[[ Excerpted records, beginning ]]

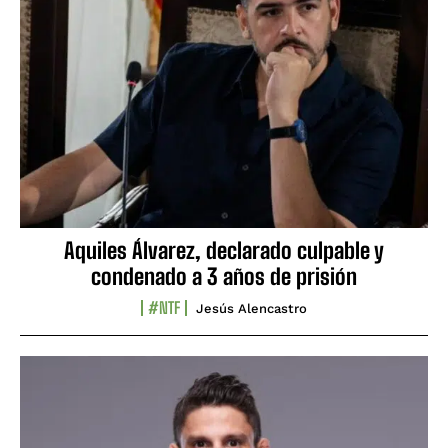
Aquiles Álvarez, declarado culpable y
condenado a 3 años de prisión
#NTF
Jesús Alencastro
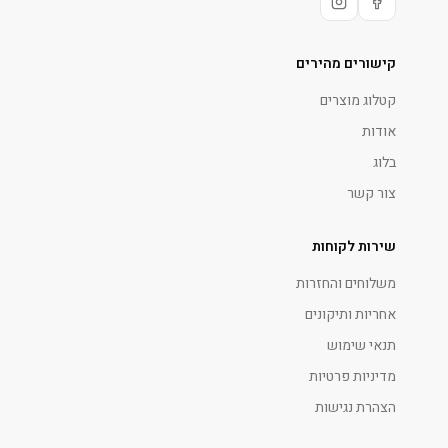
קישורים מהירים
קטלוג מוצרים
אודות
בלוג
צור קשר
שירות לקוחות
משלוחים והחזרות
אחריות ותיקונים
תנאי שימוש
מדיניות פרטיות
הצהרת נגישות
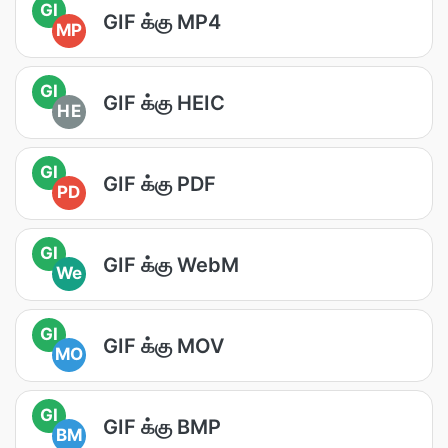
GI
GIF க்கு MP4
MP
GI
GIF க்கு HEIC
HE
GI
GIF க்கு PDF
PD
GI
GIF க்கு WebM
We
GI
GIF க்கு MOV
MO
GI
GIF க்கு BMP
BM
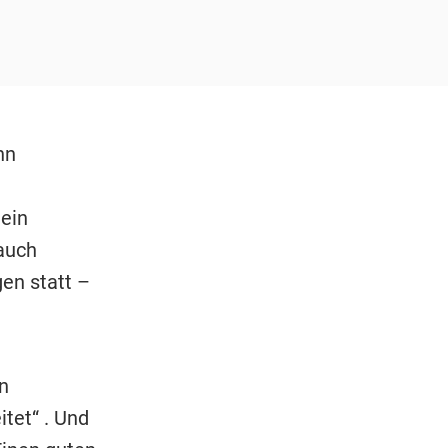
nn
 ein
auch
en statt –
n
tet“ . Und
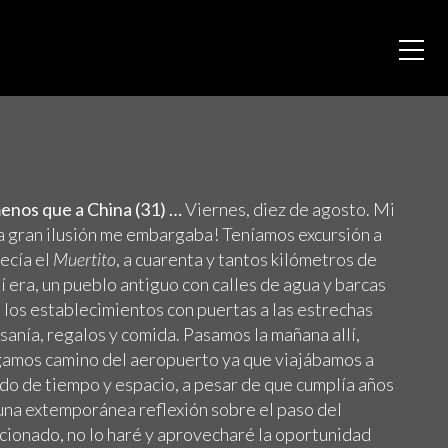
nos que a China (31) …
Viernes, diez de agosto. Mi
 gran ilusión me embargaba! Teníamos excursión a
ecía el
Muertito
, a cuarenta y tantos kilómetros de
 era, un pueblo antiguo con calles de agua y barcas
 los establecimientos con puertas a las estrechas
sanía, regalos y comida. Pasamos la mañana allí,
gamos camino del aeropuerto ya que viajábamos a
do de tiempo y espacio, a pesar de que cumplía años
una extemporánea reflexión sobre el paso del
ficionado, no lo haré y aprovecharé la oportunidad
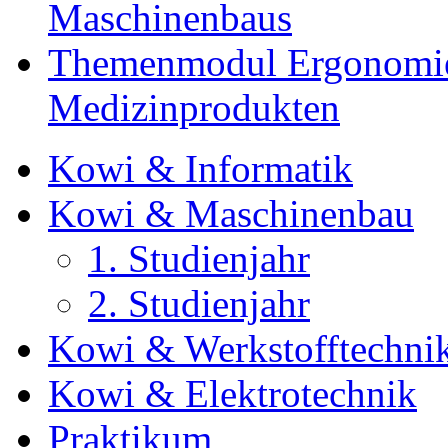
Maschinenbaus
Themenmodul Ergonomie 
Medizinprodukten
Kowi & Informatik
Kowi & Maschinenbau
1. Studienjahr
2. Studienjahr
Kowi & Werkstofftechni
Kowi & Elektrotechnik
Praktikum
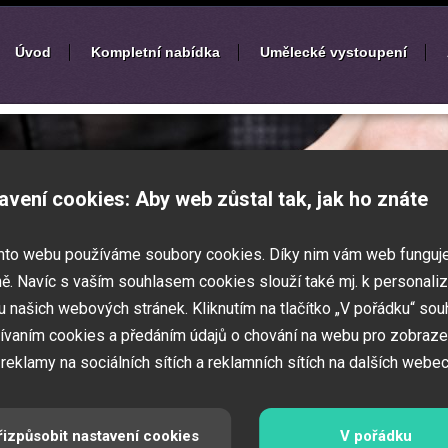
Úvod
Kompletní nabídka
Umělecké vystoupení
í
zábavných akcí
avení cookies: Aby web zůstal tak, jak ho znáte
k nebo ples? Připravujete svatbu,
mto webu používáme soubory cookies. Díky nim vám web funguj
vné představení pro děti? Pak jste
 Zajistíme Vám jednotlivé umělce na Vaši
ě. Navíc s vaším souhlasem cookies slouží také mj. k personaliz
í zábavných a firemních akcí.
 našich webových stránek. Kliknutím na tlačítko „V pořádku“ sou
ívaním cookies a předáním údajů o chování na webu pro zobraze
 reklamy na sociálních sítích a reklamních sítích na dalších webec
řizpůsobit nastavení cookies
V pořádku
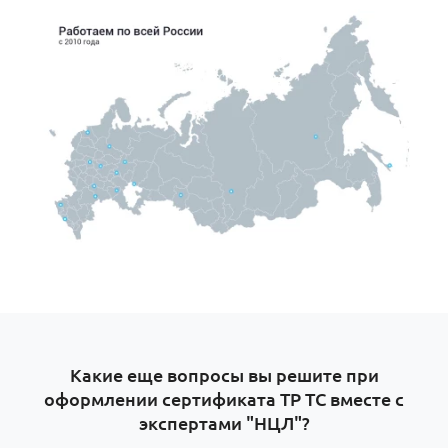
Какие еще вопросы вы решите при
оформлении сертификата ТР ТС вместе с
экспертами "НЦЛ"?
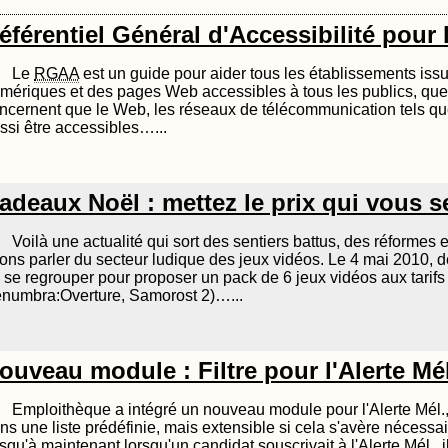
éférentiel Général d'Accessibilité pour
Le
RGAA
est un guide pour aider tous les établissements issus
mériques et des pages Web accessibles à tous les publics, quel
ncernent que le Web, les réseaux de télécommunication tels que
ssi être accessibles…...
adeaux Noël : mettez le prix qui vous s
Voilà une actualité qui sort des sentiers battus, des réformes 
lons parler du secteur ludique des jeux vidéos. Le 4 mai 2010, 
 se regrouper pour proposer un pack de 6 jeux vidéos aux tarifs 
numbra:Overture, Samorost 2)…...
ouveau module : Filtre pour l'Alerte Mél
Emploithèque a intégré un nouveau module pour l'Alerte Mél., c
ns une liste prédéfinie, mais extensible si cela s'avère nécessai
squ'à maintenant lorsqu'un candidat souscrivait à l'Alerte Mél., i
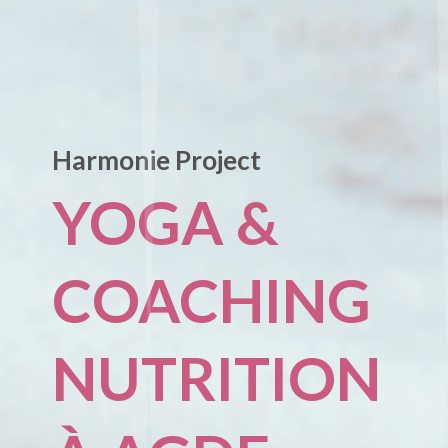
Harmonie Project
YOGA &
COACHING
NUTRITION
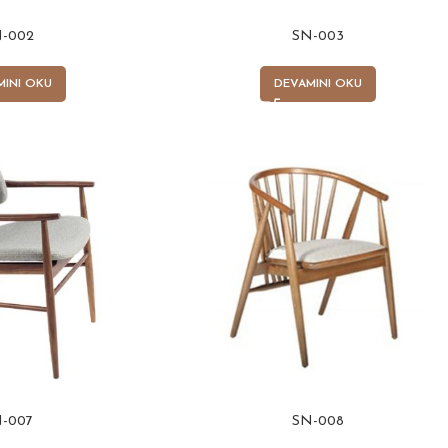
-002
SN-003
MINI OKU
DEVAMINI OKU
-007
SN-008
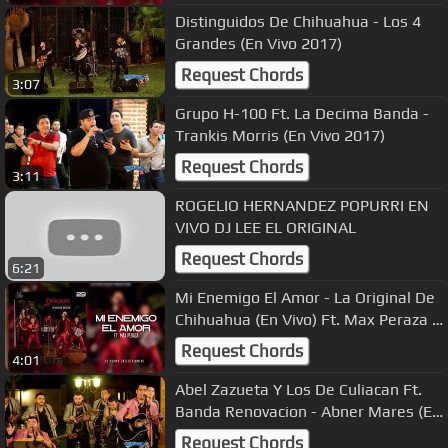
Distinguidos De Chihuahua - Los 4
Grandes (En Vivo 2017)
Request Chords
3:07
Grupo H-100 Ft. La Decima Banda -
Trankis Morris (En Vivo 2017)
Request Chords
3:11
ROGELIO HERNANDEZ POPURRI EN
VIVO DJ LEE EL ORIGINAL
Request Chords
6:21
Mi Enemigo El Amor - La Original De
Chihuahua (En Vivo) Ft. Max Peraza -
29 Promo 2018
Request Chords
4:01
Abel Zazueta Y Los De Culiacan Ft.
Banda Renovacion - Abner Mares (En
Vivo 2017)
Request Chords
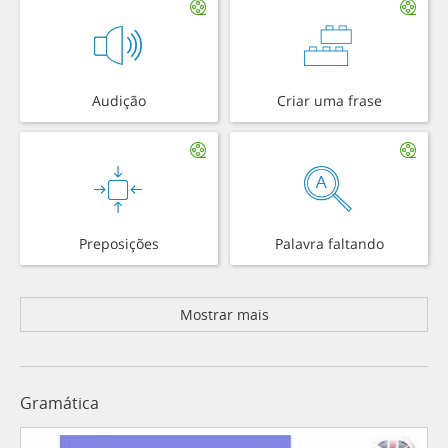
Audição
Criar uma frase
Preposições
Palavra faltando
Mostrar mais
Gramática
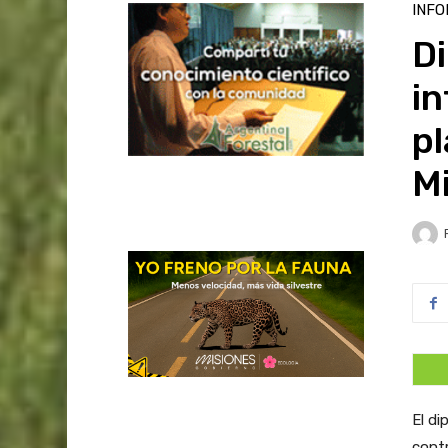
INFO
Di
in
pl
M
El di
contr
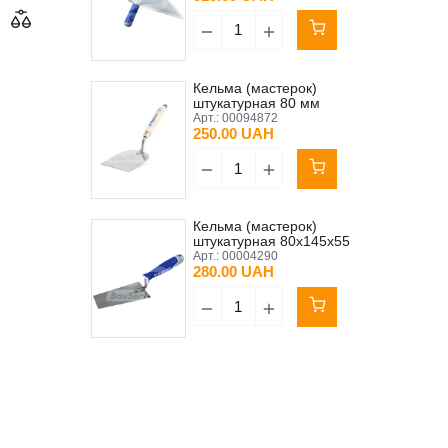
Кельма (мастерок)
штукатурная 80 мм
прямокутна сварная
Арт.:
00094872
стальная ручка буковая
250.00 UAH
лакованная Kubala
Кельма (мастерок)
штукатурная 80х145х55
мм трапециевидная
Арт.:
00004290
нержавеющая сталь ручка
280.00 UAH
резиновая Kubala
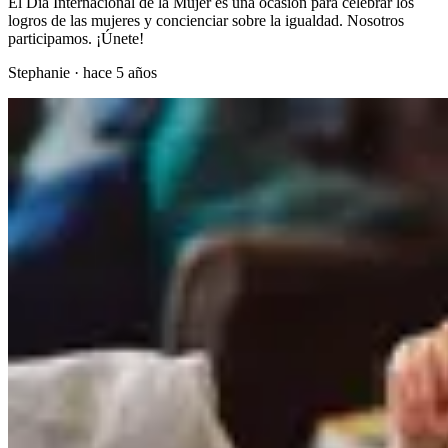
El Día Internacional de la Mujer es una ocasión para celebrar los
logros de las mujeres y concienciar sobre la igualdad. Nosotros
participamos. ¡Únete!
Stephanie
·
hace 5 años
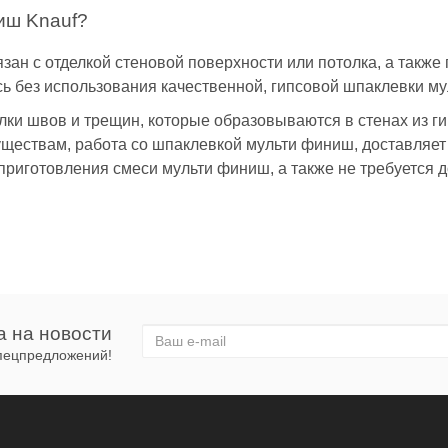
ниш Knauf?
ан с отделкой стеновой поверхности или потолка, а также 
сь без использования качественной, гипсовой шпаклевки 
лки швов и трещин, которые образовываются в стенах из г
ествам, работа со шпаклевкой мульти финиш, доставляет т
приготовления смеси мульти финиш, а также не требуется 
ся мелкодисперсной консистенцией, которая включает в се
ляют добиться связывающего эффекта, универсальности в 
ниш штукатурка и реализовываться в бумажных (картонных)
lti finish
а на новости
спецпредложений!
оительного материала фирмы Кнауф мульти финиш, следует 
ала, которые могут сыграть решающую роль в итоговом ре
 финиш 25 кг:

[[ Excerpted records, end ]]

[Aim of the task] Check each line of the data for "sobre". Copy the lines where it turns up.

[Your response]
una extemporánea reflexión sobre el paso del
logros de las mujeres y concienciar sobre la igualdad. Nosotros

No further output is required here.